With the latest patch, the user can still click the "sign up" (add to cart) button repeatedly and while the quantity in the cart is displayed as 1, the price in the cart is actually product cost times number of times "add to cart" was clicked. We need to improve the limit on adding items to the cart.

Also, following the patch in #24, authenticated users are prevented from entering an email address other than their own. However, wouldn't we want them to have the same ability as anonymous users to register any email address not already associated with an account?

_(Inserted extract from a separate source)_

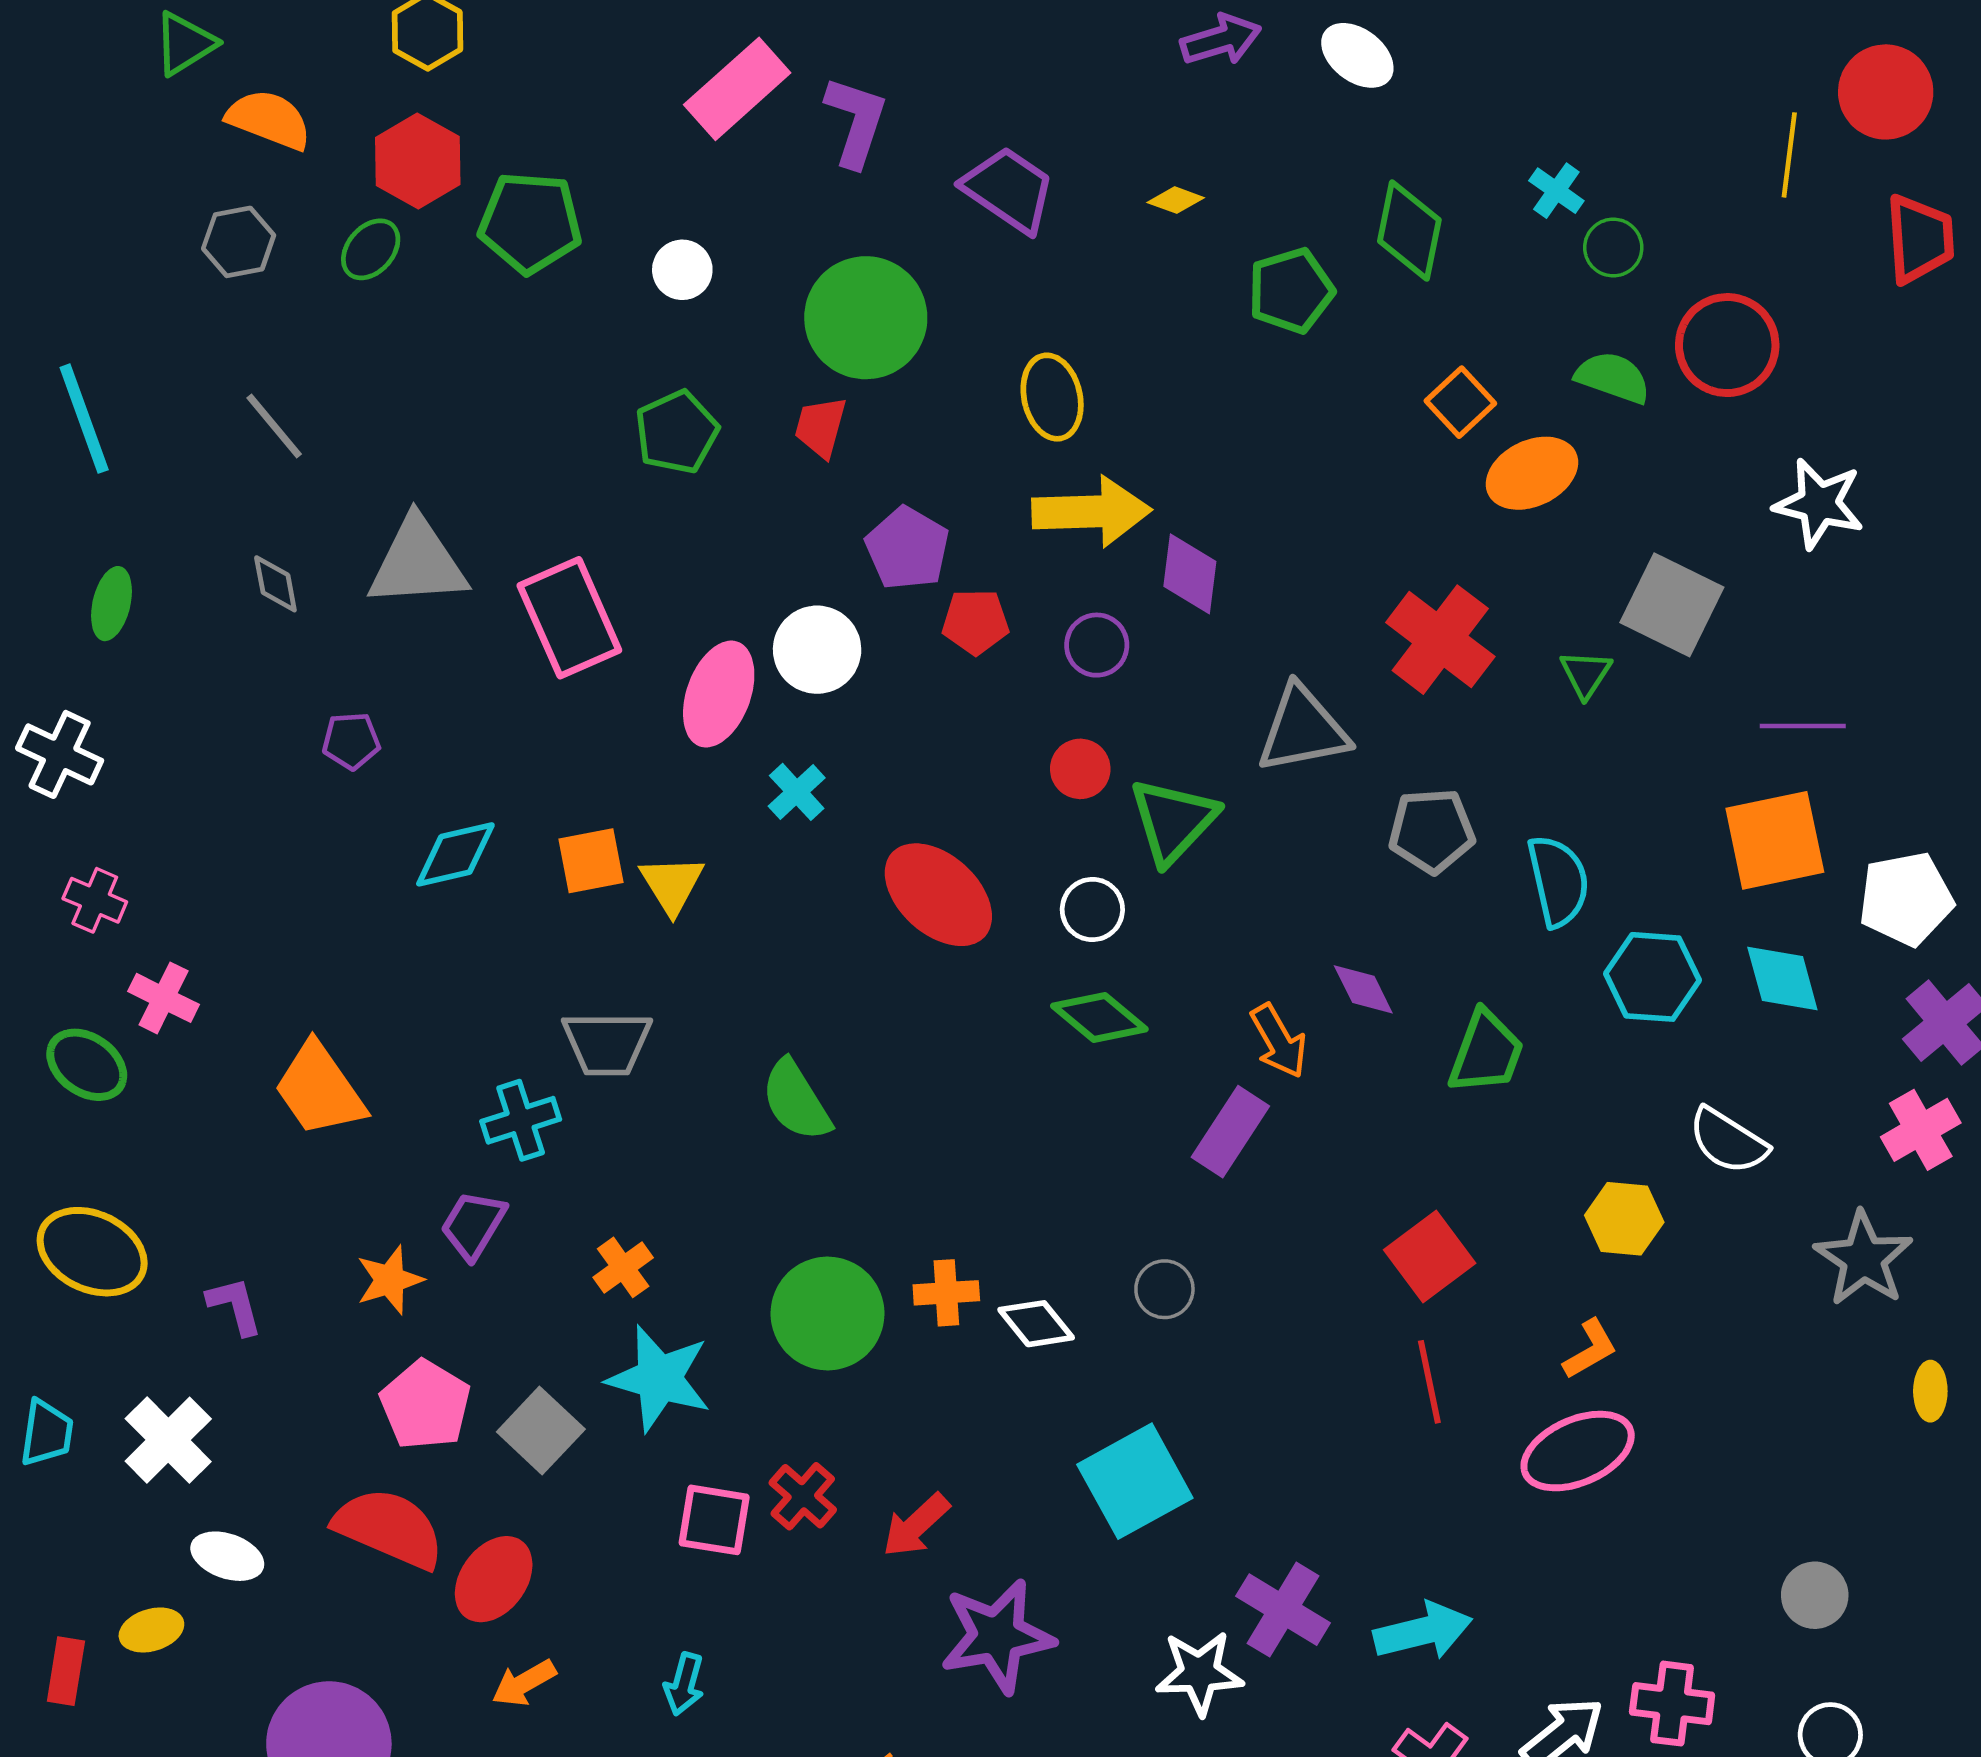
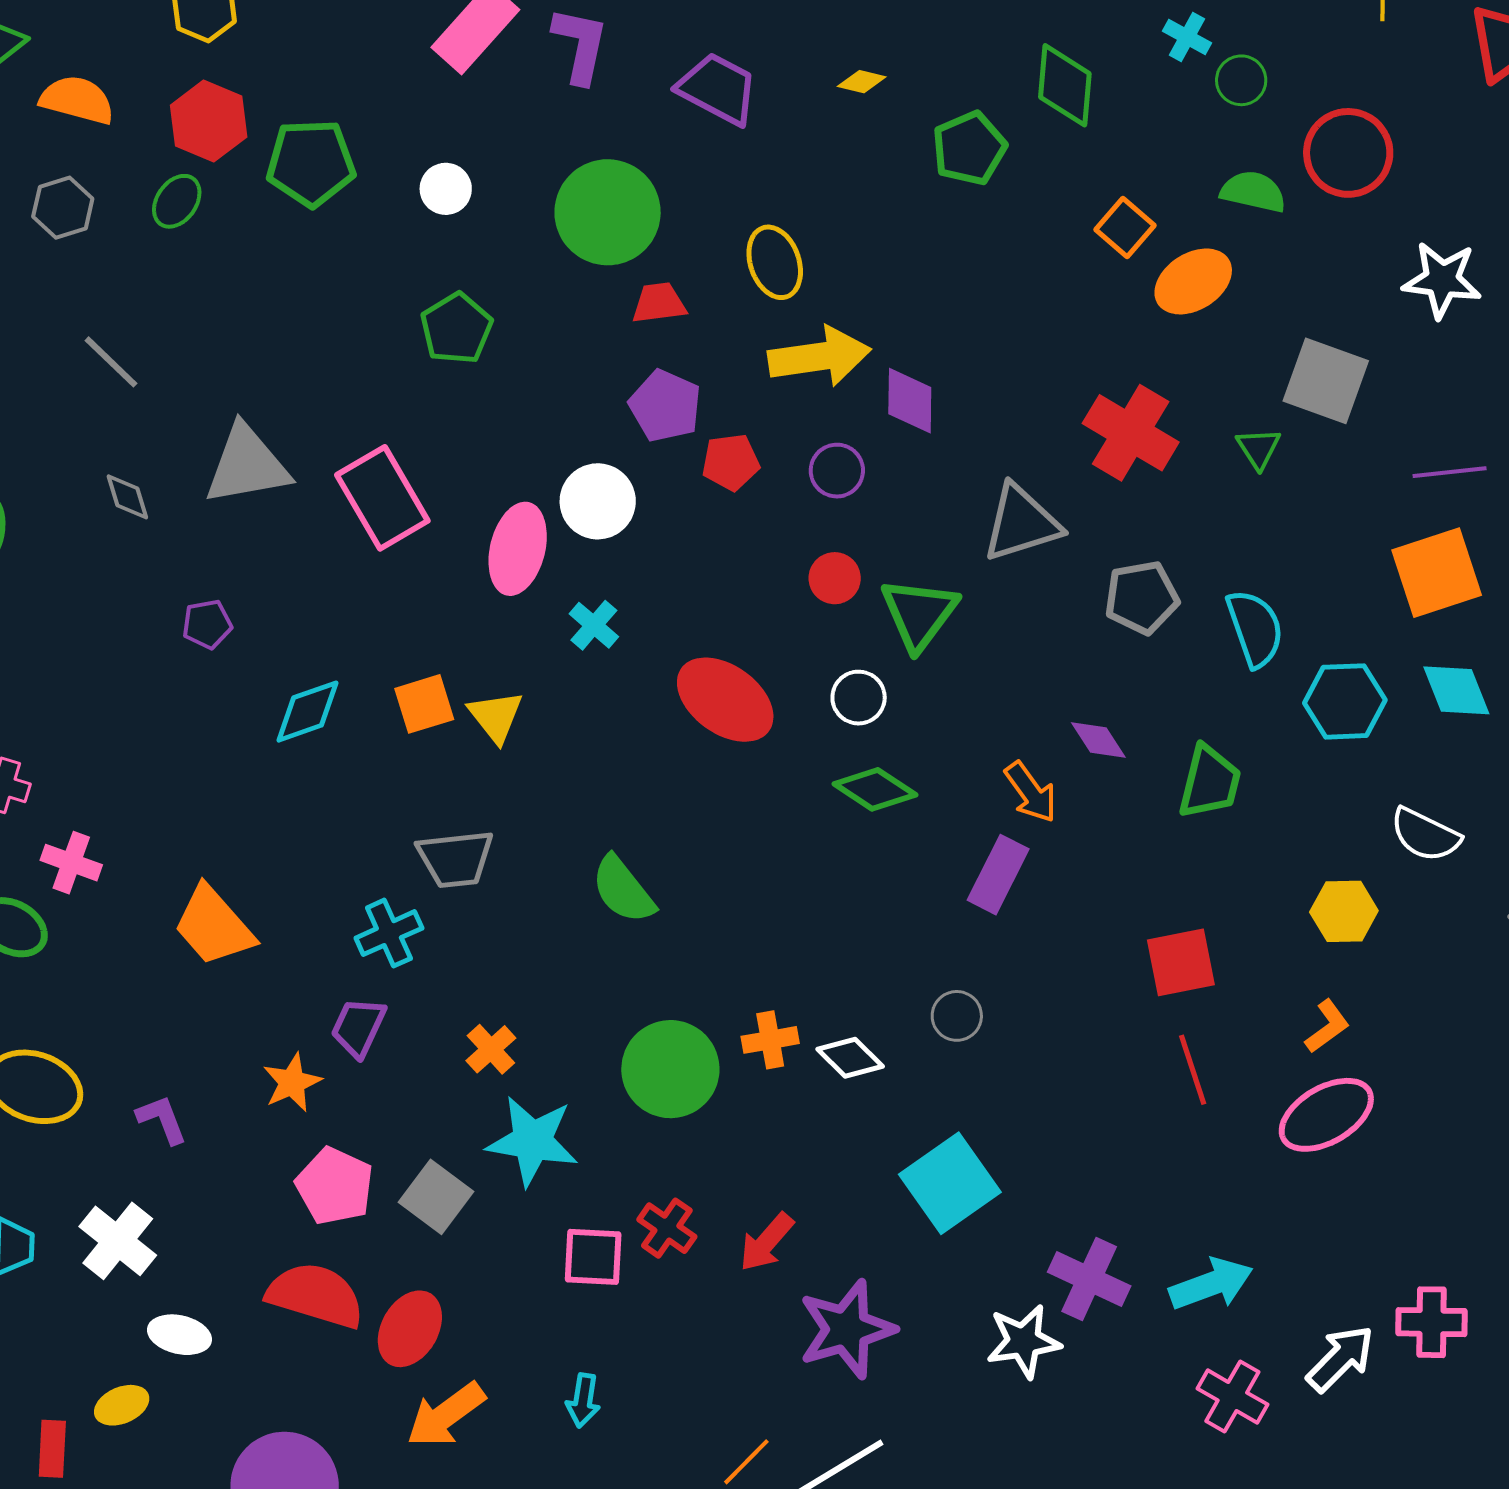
red trapezoid: (821, 427) -> (659, 303), moved, turned 74
red square: (1430, 1257) -> (1181, 962), turned 32
orange arrow: (524, 1683) -> (446, 1415), size x1.5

I think so.

ezra-g’s picture

Status: Needs work » Needs review
FileSize
8.34 KB

Following the uc_restrict_qty module, I implemented hook_add_to_cart() to limit the quantity of a particular signup-enabled node.

I think it's ok to only let authenticated users purchase signups for themselves while anonymous users can enter any email address not already associated with the account. This is consistent in the sense that it's "a person can only sign herself up".

I plan to commit this soon, but it could definitely use more testing, as well as a bit of improved documentation.

ezra-g’s picture

Status: Needs review » Needs work

After further testing, this patch overzealously removes items from the cart.

ezra-g’s picture

Status: Needs work » Needs review
FileSize
9.14 KB
ezra-g’s picture

I revised this patch to skip the email address form when authenticated users can only purchase signups for themselves and committed. http://drupalcode.org/project/uc_signup.git/commit/ca71caa00b7d478e882bd...

This was my first git commit, and I misunderstood the workflow so I apologize for not providing attribution in the commit message. Thanks, @jhedstrom and folks who provided feedback!

ezra-g’s picture

Status: Needs review » Fixed

Status: Fixed » Closed (fixed)

Automatically closed -- issue fixed for 2 weeks with no activity.